Clofarabine Pre-allogeneic Stem Cell Transplant for Non-remission AML

Study Description
Brief Summary:
The Investigators would like to study the incidence of complete remission (CR) at day +30 after Clofarabine followed by haploidentical transplant. The conditioning regimen used is Fludarabine, Busulfan (2 doses) and Total Body Irradiation (TBI) with post transplant cyclophosphamide for patients with Acute Myeloid Leukemia (AML) who are not in remission prior to considering allogeneic transplant with haploidentical donors.

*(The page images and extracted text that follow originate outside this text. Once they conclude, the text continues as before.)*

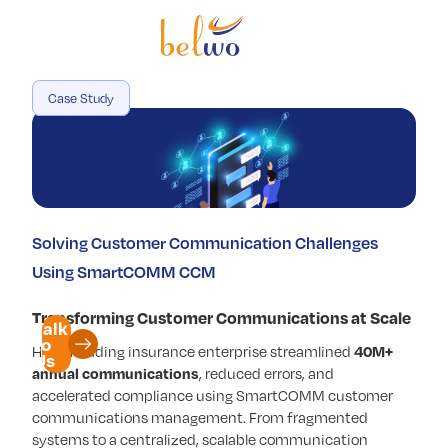
Services
Offerings
Case Study
Industry
Partners
Insights
Solving Customer Communication Challenges
Company
Using SmartCOMM CCM
Transforming Customer Communications at Scale
Talk
to
How a leading insurance enterprise streamlined
40M+
Us
annual communications
, reduced errors, and
accelerated compliance using SmartCOMM customer
communications management. From fragmented
systems to a centralized, scalable communication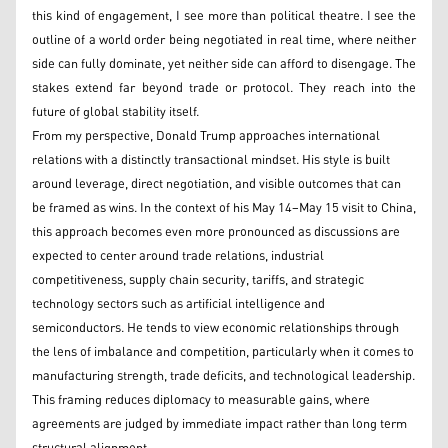
this kind of engagement, I see more than political theatre. I see the
outline of a world order being negotiated in real time, where neither
side can fully dominate, yet neither side can afford to disengage. The
stakes extend far beyond trade or protocol. They reach into the
future of global stability itself.
From my perspective, Donald Trump approaches international
relations with a distinctly transactional mindset. His style is built
around leverage, direct negotiation, and visible outcomes that can
be framed as wins. In the context of his May 14–May 15 visit to China,
this approach becomes even more pronounced as discussions are
expected to center around trade relations, industrial
competitiveness, supply chain security, tariffs, and strategic
technology sectors such as artificial intelligence and
semiconductors. He tends to view economic relationships through
the lens of imbalance and competition, particularly when it comes to
manufacturing strength, trade deficits, and technological leadership.
This framing reduces diplomacy to measurable gains, where
agreements are judged by immediate impact rather than long term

Condition or disease Intervention/treatment Phase
Acute Myeloid Leukemia Drug: Clofarabine Drug: Fludarabine Drug: Busulfan Procedure: Total Body Irradiation (TBI) Drug: Cyclophosphamide Drug: Granulocyte Colony-Stimulating Factor Drug: Tacrolimus Drug: Cellcept Phase 2

Detailed Description:

Approximately 30-40% of patients with acute myeloid leukemia (AML) experience induction failures. In these patients who do not achieve remission with two cycles of standard induction therapies, the probability of achieving remission with subsequent inductions is limited. Hematopoietic stem cell transplantation (HSCT) is the only curative option for these patients, but high relapse rate and transplant-related mortality often preclude them to proceed to transplant. Thus, AML not in remission at time of HSCT remains a huge unmet need in current HSCT practice, particularly if the patient does not have a Human Leukocyte Antigen (HLA)-matched donor identified by the time of two induction failures.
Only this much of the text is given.